Image Integrity & Manipulation Policy

Global Virology Reports (GVR) upholds the highest standards of scientific image presentation. Digital images must be a faithful and accurate representation of the original data. Any form of manipulation that obscures, misrepresents, or fabricates information is considered scientific misconduct.

Acceptable Technical Adjustments
Minor, global adjustments that are applied uniformly across the entire image are generally acceptable, provided they do not alter the interpretation of the data. These include:

·       Brightness and Contrast adjustments.

·       Color Balance corrections.

·       Cropping to remove irrelevant peripheral areas.

·       Sharpening if applied minimally and globally.

Unacceptable Practices and Image Manipulation
The following practices are strictly prohibited, as they can mislead readers and undermine scientific integrity:

·       Selective Enhancement: Applying adjustments to only a specific region of an image to emphasize or suppress a result.

·       Duplication: Reusing an image (or parts of an image) to represent different experiments, conditions, or time points without clear and explicit disclosure.

·       Fabrication/Occlusion: Adding, removing, moving, or obscuring specific elements (e.g., bands on a gel, cells in a micrograph, outliers in a graph).

·       Splicing/Compositing: Combining fragments of different images (e.g., from different gels, fields, or exposures) to create a composite figure without clearly indicating the boundaries between the original source images (e.g., with dividing lines).

Specific Guidelines by Image Type

·       Gels and Blots: The presentation of full, uncropped gel and blot images is encouraged. Splicing of lanes from different parts of the same gel must be clearly demarcated with a dividing line or space, and the original, uncropped images must be available for review.
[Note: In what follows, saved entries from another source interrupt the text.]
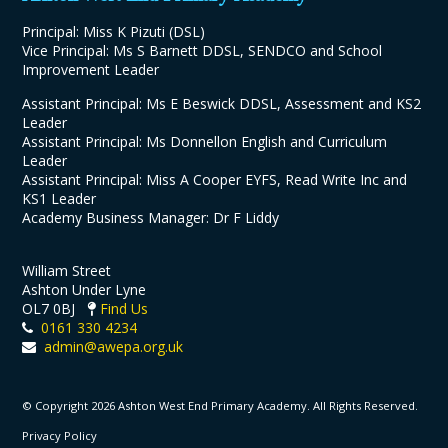
Principal: Miss K Pizuti (DSL)
Vice Principal: Ms S Barnett DDSL, SENDCO and School
Improvement Leader
Assistant Principal: Ms E Beswick DDSL, Assessment and KS2
Leader
Assistant Principal: Ms Donnellon English and Curriculum
Leader
Assistant Principal: Miss A Cooper EYFS, Read Write Inc and
KS1 Leader
Academy Business Manager: Dr F Liddy
William Street
Ashton Under Lyne
OL7 0BJ
Find Us
0161 330 4234
admin@awepa.org.uk
© Copyright 2026 Ashton West End Primary Academy. All Rights Reserved.
Privacy Policy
·       Microscopy: All micrographs in a panel that are compared to one another must be acquired and processed under identical conditions. Any processing must be disclosed in the figure legend.

·       Graphs and Charts: The source data for all graphs must be available. The axes must not be manipulated to exaggerate or minimize the appearance of effects.

Author Responsibilities and Data Submission

·       Authors must retain the original, unprocessed data for all images presented in the manuscript.

·       Upon request, authors must be prepared to provide the original source data to the Editorial Office during the peer review process or post-publication.

·       Figure legends must accurately describe the image and any processing that was applied.

Consequences for Violations
Manuscripts found to have inappropriately manipulated images will be rejected. For published articles, the outcome may include a correction or full retraction, and the authors' institution may be notified. Serious or deliberate misconduct may result in a ban on future submissions.